Rıza Türmen

Rıza Türmen

rturmen@milliyet.com.tr

Tüm Yazıları
Haberin Devamı

Maliye Bakanlığı, Doğan Grubu’na 3.7 milyar TL (2.5 milyar dolar) ceza kesti. Doğan Grubu’na bağlı şirketlerin değeri 3.3 milyar dolar. Kesilen cezanın yasalara uygun olmadığını vergi uzmanları söylüyor. Bunu bir yana bıraksak bile, cezanın orantısızlığı, adaletsizliği amacın iktidarı eleştiren basını cezalandırmak olduğunu gösteriyor.
Ortada çok ciddi bir basın özgürlüğü sorunu var. Türkiye’de basın özgürlüğü çetin mücadeleler, büyük özveriler sonunda kazanılmış bir özgürlük. Demokrat Parti döneminde, 12 Mart ve 12 Eylül dönemlerinde basının verdiği özgürlük savaşı belleklerden silinmedi.
Anlaşılan o ki, 2009 Türkiye’sinde basın özgürlüğü için yeni bir savaş sürdürmek gerekiyor. Yaşadığımız dönemi geçmiş dönemlerden ayıran özellik, basın üzerindeki siyasal baskının niteliği.
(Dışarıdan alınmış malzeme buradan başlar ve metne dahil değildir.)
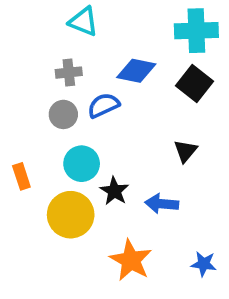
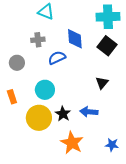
blue diamond: (136, 71) -> (75, 39), turned 75
gray circle: (63, 114) -> (17, 63), moved
black star: (114, 191) -> (63, 114), moved

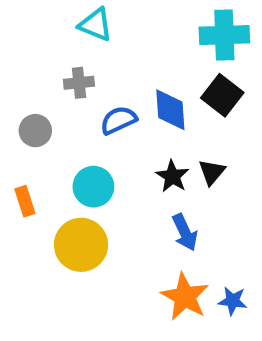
blue diamond: (75, 39) -> (170, 110), moved
blue arrow: (89, 112) -> (185, 232), turned -120
black star: (63, 114) -> (172, 176), moved
orange star: (72, 143) -> (185, 297), moved

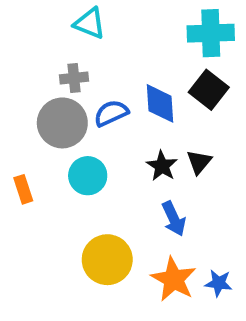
gray circle: (35, 131) -> (62, 123), moved, size x1.6
yellow circle: (81, 245) -> (107, 260), moved

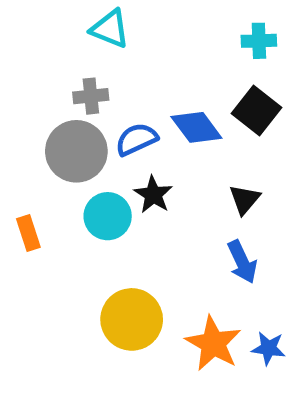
cyan cross: (211, 33) -> (259, 41), size x0.6
blue diamond: (160, 103) -> (196, 127), turned -33
black star: (162, 166) -> (153, 195), moved
blue arrow: (174, 219) -> (242, 262), moved

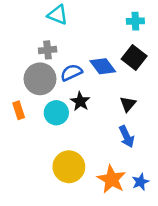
orange rectangle: (28, 233) -> (19, 110), moved
blue star: (269, 348) -> (140, 182), turned -30

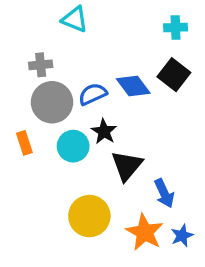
gray cross: (48, 50) -> (41, 65), moved
black triangle: (128, 104) -> (127, 166), moved, size x1.5
blue arrow: (127, 137) -> (164, 193), moved

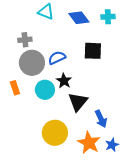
black square: (174, 75) -> (93, 51), moved, turned -36
blue diamond: (133, 86) -> (79, 18), moved

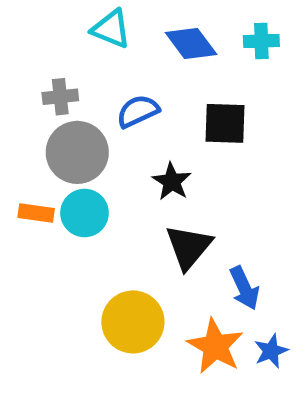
blue semicircle: (57, 58) -> (138, 111), moved
black star: (64, 81) -> (172, 181), moved
orange rectangle: (15, 88) -> (36, 213), turned -64
cyan circle: (45, 90) -> (85, 213), moved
Bu kez, yazılar sansüre uğramıyor ya da gazeteciler hapse atılmıyor. İktidarın gazete sahibine işten çıkarılmasını istediği gazetecilerin listesini gönderdiği söyleniyor. Gereği yapılmazsa, iktidarı eleştiren basının ortadan kaldırılması söz konusu.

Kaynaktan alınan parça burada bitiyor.